Amendments 24 and 25 are very small and are intended to ensure that the definition of “petroleum-related information” is kept as broad as possible, so that it is not limited to the fulfilment of the principal objective—it is narrowly defined at present—and not time limited to activities which continue to be relevant to that objective. In other words, it could be used, either in parallel with extraction processes or after they have taken place, to provide samples and information to CO2 licence holders and storage operators. The use of “and” between the two subsections creates an ambiguity here, and if the Government’s intention is to ensure that the information could be provided to and required of CO2 storage operators, they need to make these amendments.

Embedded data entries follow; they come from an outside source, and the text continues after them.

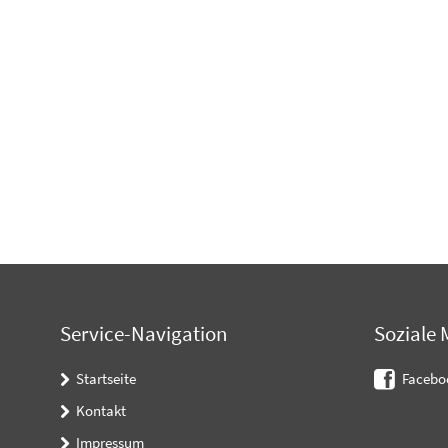
Service-Navigation
Soziale 
Startseite
Facebo
Kontakt
Impressum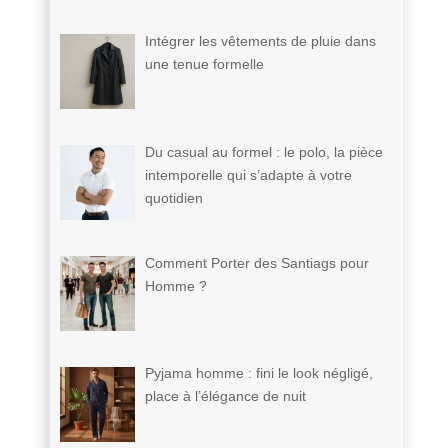
Intégrer les vêtements de pluie dans
une tenue formelle
Du casual au formel : le polo, la pièce
intemporelle qui s’adapte à votre
quotidien
Comment Porter des Santiags pour
Homme ?
Pyjama homme : fini le look négligé,
place à l’élégance de nuit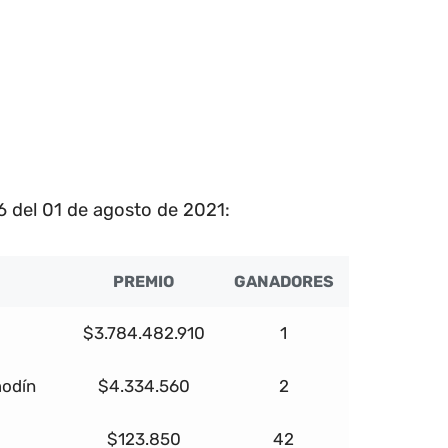
6 del 01 de agosto de 2021:
PREMIO
GANADORES
$3.784.482.910
1
modín
$4.334.560
2
$123.850
42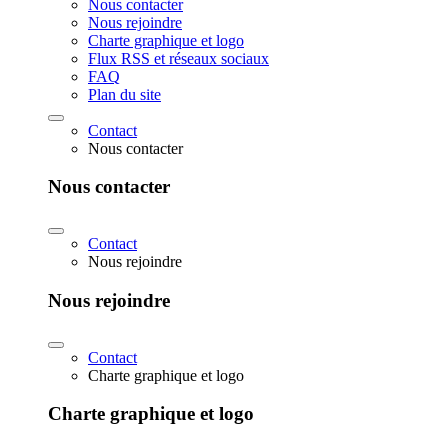
Nous contacter
Nous rejoindre
Charte graphique et logo
Flux RSS et réseaux sociaux
FAQ
Plan du site
Contact
Nous contacter
Nous contacter
Contact
Nous rejoindre
Nous rejoindre
Contact
Charte graphique et logo
Charte graphique et logo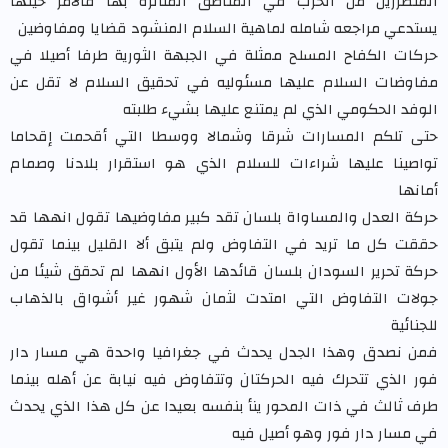
المتضررين من الحرب في المناطق المتأثرة بها فالأمر حينها
يستدعي مراجعه شامله لماهية السلام المنشود قضايا ومفاوضين
حركات الكفاح المسلح ممثلة في الجبهة الثورية طرفا أصيلا في
مفاوضات السلام عليها مسئوليه في تحقيق السلام لا تقل عن
الوفد الحكومي الذي لم يمتنع عليها بشيء طلبته
حتى تلكم المسارات شرقا وشمالا ووسطا التي أقحمت إقحاما
تواصينا عليها شراءات للسلام الذي هو استقرار بلادنا وصمام
أمانها
حركة العدل والمساواة بلسان تقد كبير مفاوضيها تقول انهها قد
حققت كل ما تريد في التفاوض ولم يتبق ألا القليل بينما تقول
حركة تحرير السودان بلسان قائدها الأول انهها لم تحقق شيئا من
جولات التفاوض التي امتدت لثمان شهور غير أشواق بالذهاب
للجنائية
فمن نصدق وهذا الجدل يحدث في جغرافيا واحدة هي مسار دار
فور الذي تتحرك فيه الحركتان وتتفاوض فيه نيابة عن أهله بينما
طرف ثالث في ذات المحور ينأ بنفسه بعيدا عن كل هذا الذي يحدث
في مسار دار فور وهو أصيل فيه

Similarly, on Amendment 25, which relates to the transfer of such information, there are many within the potential CCS market who regard the inability to access samples as one of the barriers to using former gas and oil facilities for carbon storage. In order to ascertain whether the facility is appropriate and can technically be operated as a storage area, information that is held by the OGA as a result of it having been provided by the extraction operators ought to be made available to the CCS operators. Amendment 25 is designed to ensure that that can happen and that the Government have the powers to transfer such data. The Government have already indicated that they hope to be able to transfer such information, and this would give a proper legal base to that and make it enforceable. In addition, Amendment 28 clarifies that the OGA could require information and samples for the purpose of carrying out any of its relevant functions, not just its principal function. Again, that would ensure that storage licensing was included in that provision.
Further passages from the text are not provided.